Enfim, na história política e sua renovação, o espaço para se pensar essas considerações e
hipóteses tornou mais amplo e aberto. Um dos conceitos que é de extrema valia para o período e
que possui uma utilização que abordaremos aqui é o de cultura política, especificamente pelo fato
de envolver a mentalidade política, a estrutura do que já definimos como campo político, as
possíveis temporalidades de pesquisa e as relações dos sujeitos na história.

- Conceito e abordagens: a cultura política;

O conceito de cultura política surge na década de 1960 na ciência política estadunidense.


São Gabriel Almond e Sidney Verba que instituem o termo como uma forma de compreender a
organização social e política mundial. No texto “A cultura política”, os autores estabelecem um tipo
de classificação das sociedades através de um estágio evolutivo de razão política e definem cultura
política como uma razão, símbolo, significado, forma de compreensão da política pelos indivíduos.
Os autores destacam que só em um momento em que se está mudando uma cultura política mundial
de participação em massa na política, não se sabe como se dará tal participação, se de maneira
democrática ou totalitária – este último entendido como controle de todos os aspectos da vida
humana – poderia se pensar em como essa cultura política se daria.

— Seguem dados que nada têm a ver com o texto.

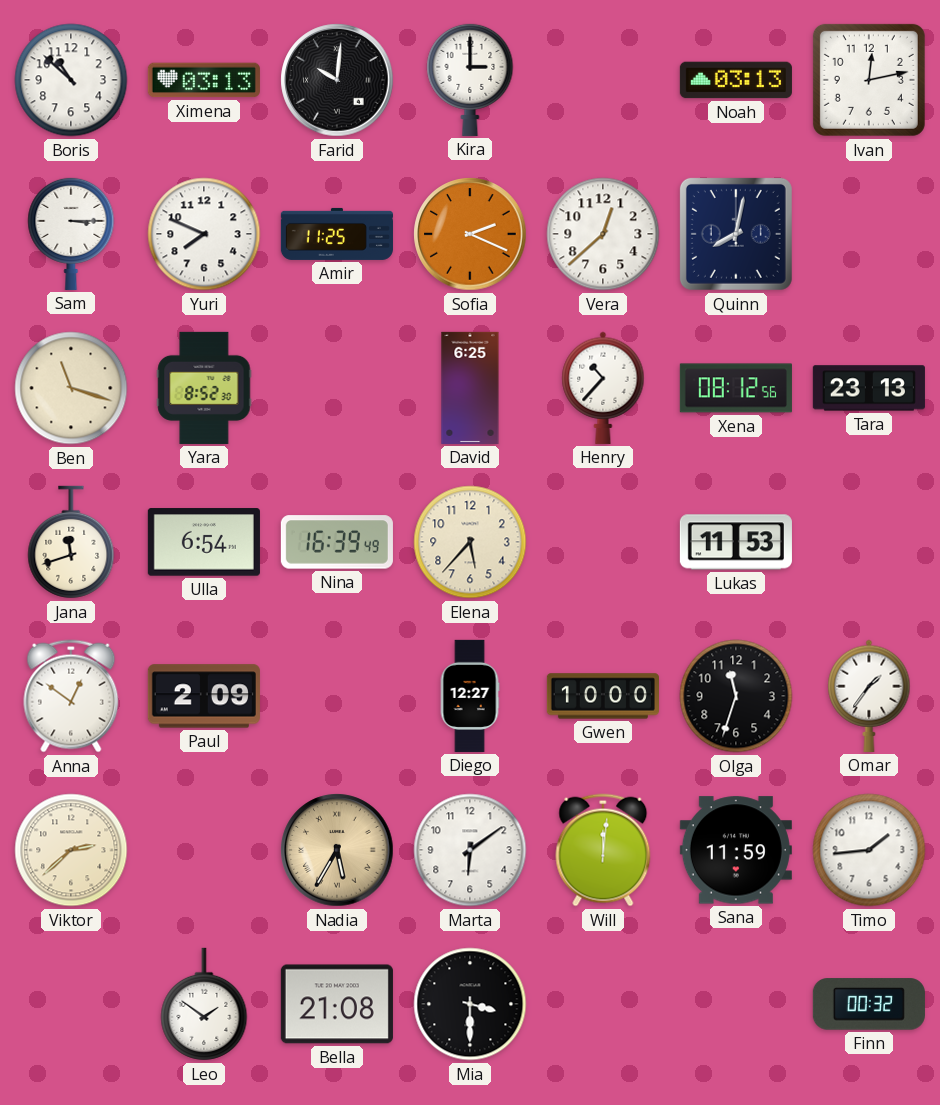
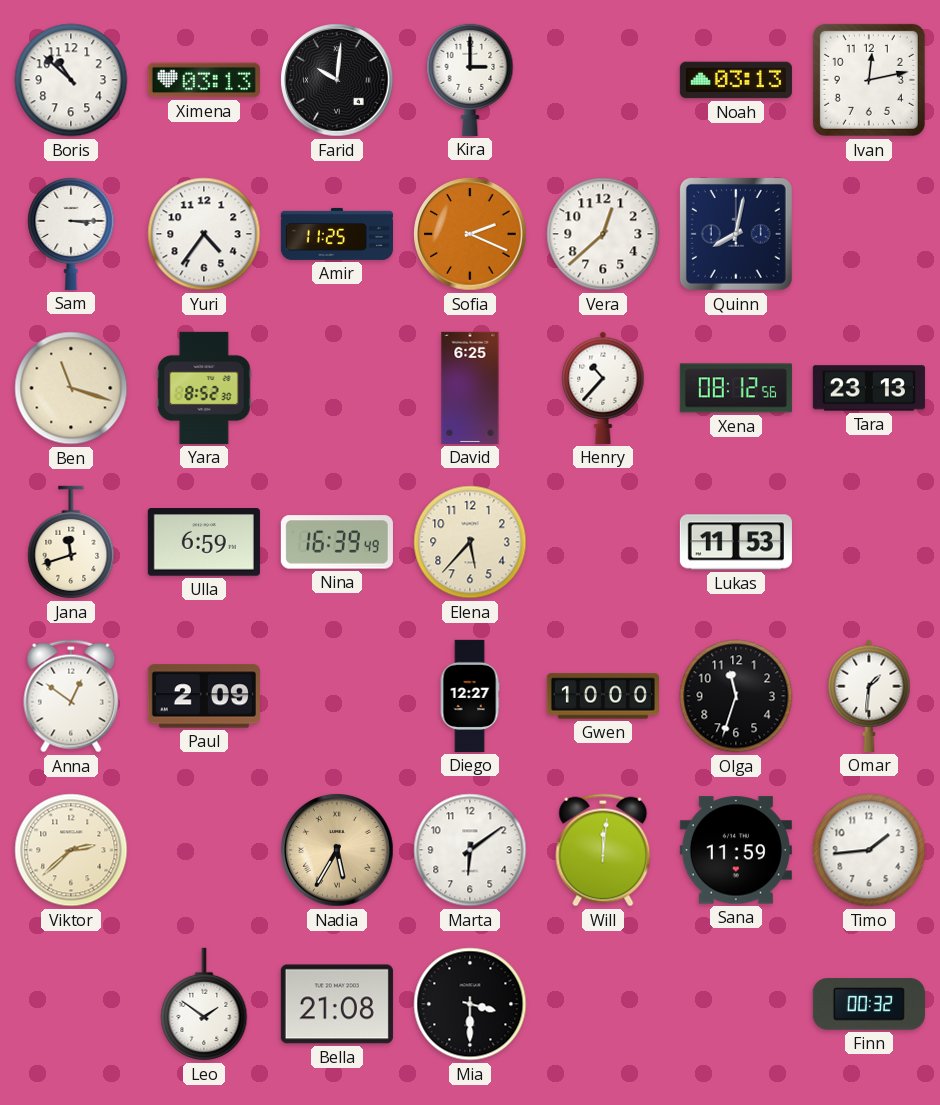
Yuri: 7:49 -> 4:36
Ulla: 6:54 -> 6:59
Omar: 1:36 -> 1:31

Como prática, o conceito se
define a partir de uma significação da política pelos indivíduos, a partir de sua aceitação ou não e de
uma construção cultural e mental do que é esse tipo de política, isto é, especificamente a ações
políticas, a cultura de um grupo social em como entende, pratica, critica, cria sentimentos,
valorações e significados ao campo político.

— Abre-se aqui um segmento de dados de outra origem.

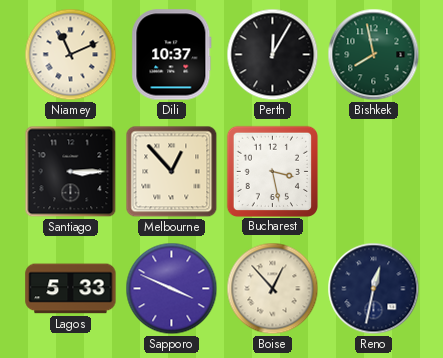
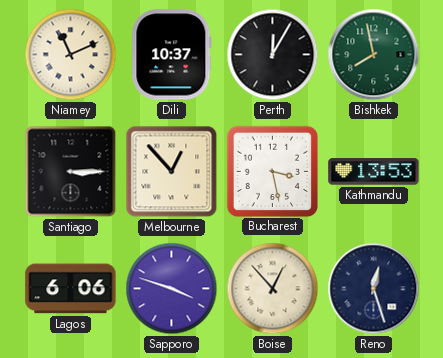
Kathmandu: none -> 13:53
Lagos: 5:33 -> 6:06
Sapporo: 3:49 -> 3:48
Reno: 12:32 -> 12:27
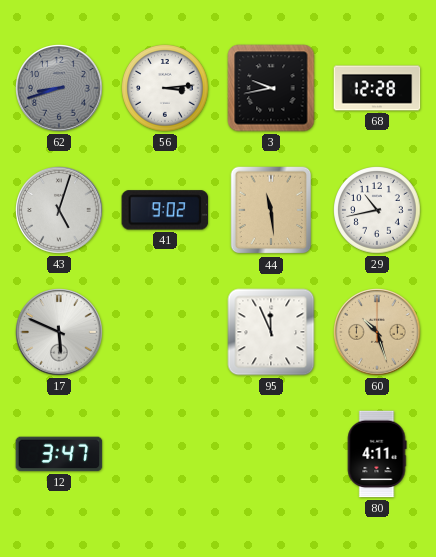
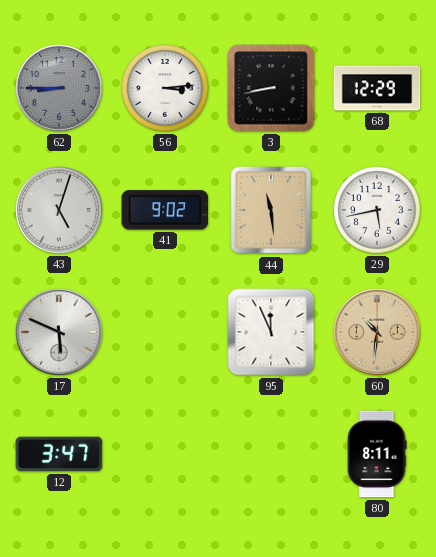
62: 8:42 -> 8:45
3: 9:43 -> 8:43
68: 12:28 -> 12:29
29: 10:43 -> 5:43
60: 10:27 -> 10:31
80: 4:11 -> 8:11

Dessa forma, dividem a cultura política de nações – pois é o enfoque da análise dos autores
– em tipos de orientação da população: uma orientação cognitiva, que se liga ao conhecimento
sobre as instituições e práticas políticas, o papel dos sujeitos, etc.; em orientação afetiva, ligado aos
sentimentos em torno da política; e orientação avaliativa, sobre a forma como as opiniões e os
juízos são elaborados em torno da política e que se envolvem com o conhecimento e os sentimentos
dos indivíduos sobre a política.
A partir dessa análise, os autores chegam ao resultado sobre tipos de culturas políticas: a
paroquiana, a de súdito e de participação. Essa divisão cria leituras sobre a organização dos países e
suas formas de relação entre a política e os cidadãos. Neste sentido, uma cultura política paroquiana
é definida como parte de sociedades primitivas ou tribais nas quais o indivíduo não conhece, não
julga e não cria sentimentos com as instituições políticas pois não consegue observá-las. Na
perspectiva dos autores, a classificação paroquiana se liga especificamente ao fato de líderes
políticos também serem religiosos e econômicos, envolvendo uma não separação e especialização
dos termos. Uma cultura política de súdito se classifica como dos sujeitos que conhecem a estrutura
política que é especializada, cria sentimentos e valorações sobre essa estrutura mas não tem ação
concreta nela, isto é, não tem possibilidade de adentrar ou alterar a ordem política existente. Por
fim, uma cultura política de participação, possui todas as qualidades das orientações, como o
conhecimento, valoração e sentimento sobre a estrutura política bem como forma de atuar nela,
decidindo seja por meio da representação ou da participação direta.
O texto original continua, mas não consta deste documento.